Wir hatten keine großen Erwartungen an das Essen hier am Ende der Welt. Man zeigte uns einen Speisesaal mit riesiger Theke, in dem gleich auch gleich die Öfen angeheizt wurden. Auch der Fernseher gehörte natürlich eingeschaltet. Außer uns kamen nach einer Weile noch einige weiter Gäste, für diese liefen spannenderweise an diesen Abend einige Länderspiele des Südamerika-Cup.

Hinter der Bar standen einige Weinflaschen und wir entschieden uns für einen Syrah "Viecho Colon". Ein Preis war nirgends zu erkennen.

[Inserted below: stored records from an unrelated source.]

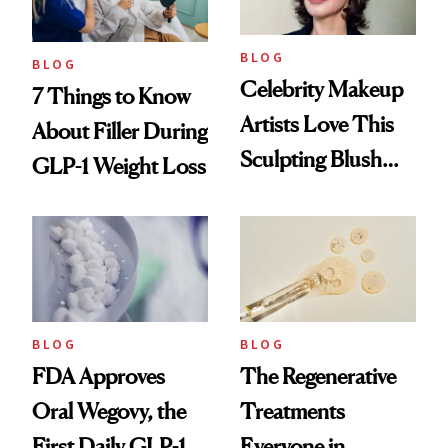
BLOG
BLOG
Celebrity Makeup
7 Things to Know
Artists Love This
About Filler During
Sculpting Blush
GLP-1 Weight Loss
Technique
BLOG
BLOG
FDA Approves
The Regenerative
Oral Wegovy, the
Treatments
First Daily GLP-1
Everyone in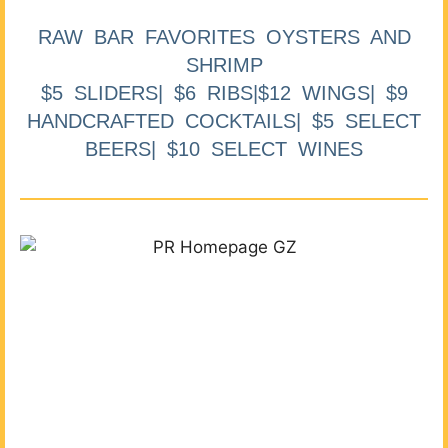
RAW BAR FAVORITES OYSTERS AND
SHRIMP
$5 SLIDERS| $6 RIBS|$12 WINGS| $9
HANDCRAFTED COCKTAILS| $5 SELECT
BEERS| $10 SELECT WINES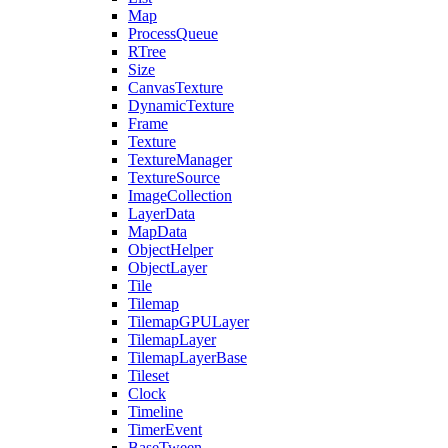
Map
ProcessQueue
RTree
Size
CanvasTexture
DynamicTexture
Frame
Texture
TextureManager
TextureSource
ImageCollection
LayerData
MapData
ObjectHelper
ObjectLayer
Tile
Tilemap
TilemapGPULayer
TilemapLayer
TilemapLayerBase
Tileset
Clock
Timeline
TimerEvent
BaseTween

Die Verständigung war ein wenig schwierig, aber wir erfuhren, daß es ein Tagesmenü gibt. Natürlich haben wir dieses auch bestellt und wurden sehr posistiv überrascht:

Zuerst kam eine leckere Vorsuppe mit Gemüse und Nudeln, gefolgt von sehr schmackhaftem geschmortem Lamm mit Beilagen. Es war eine Menge Fleisch daran und schmeckte wirklich köstlich. Im nachhinein war es wohl das beste Lamm, das wir in Argentinien hatten, die Zubereitungsart heißt Estofado. Als Nachtisch gab es dann noch einen Flan Casero, eine Art Creme Caramel.

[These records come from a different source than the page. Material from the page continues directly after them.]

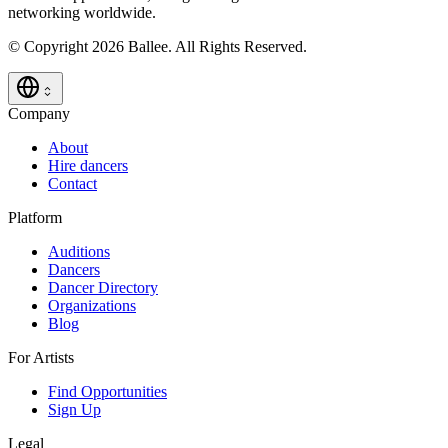
networking worldwide.
© Copyright 2026 Ballee. All Rights Reserved.
Company
About
Hire dancers
Contact
Platform
Auditions
Dancers
Dancer Directory
Organizations
Blog
For Artists
Find Opportunities
Sign Up
Legal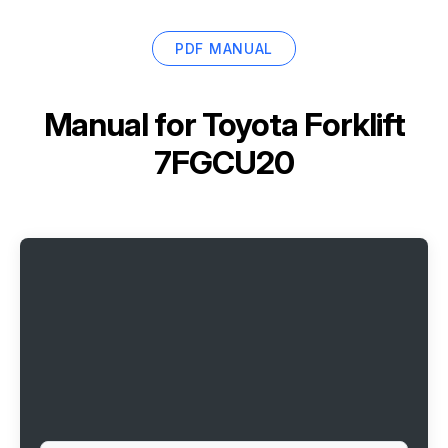
PDF MANUAL
Manual for
Toyota Forklift
7FGCU20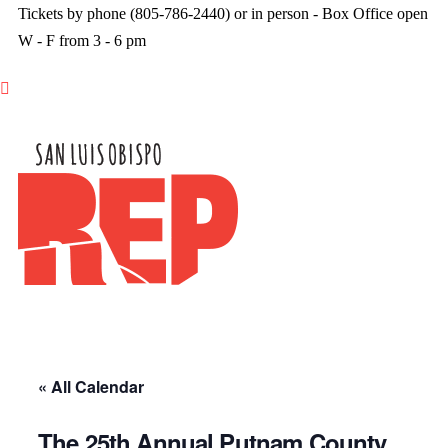
Tickets by phone (805-786-2440) or in person - Box Office open
W - F from 3 - 6 pm

« All Calendar
The 25th Annual Putnam County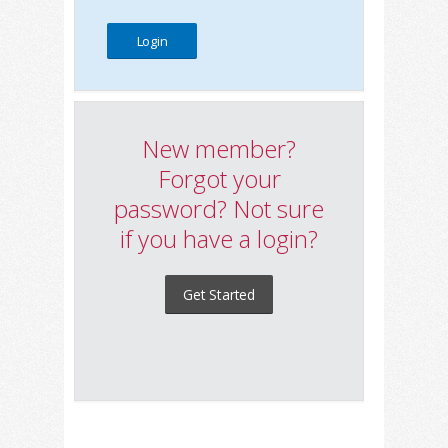
New member?
Forgot your
password? Not sure
if you have a login?
Get Started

Satt und zufrieden sanken wir ins Bett.

Am nächsten Morgen fanden wir draußen eine Schiefertafel mit dem Preis, das 3-Gang-Menü kostete pro Person 12 Pesos (unter 4 Euro) und der Wein 14,5 Pesos.

Fazit

Eine Überraschungsunterkunft, die zwar keinen übermäßigen Luxus bot, dafür aber Herzlichkeit, gute Küche, ein sauberes Bett und günstige Preise. Mehr als wir auf manch teurer Dollar-Hochpreis-Estancia geboten bekamen. Für Übernachtung, Wasser aus dem Shop, Frühstück und Abendessen inclusive Wein und Wasser haben wir zu zweit 82,5 Pesos bezahlt.

 

Im November 2003 waren wir für Nacht hier.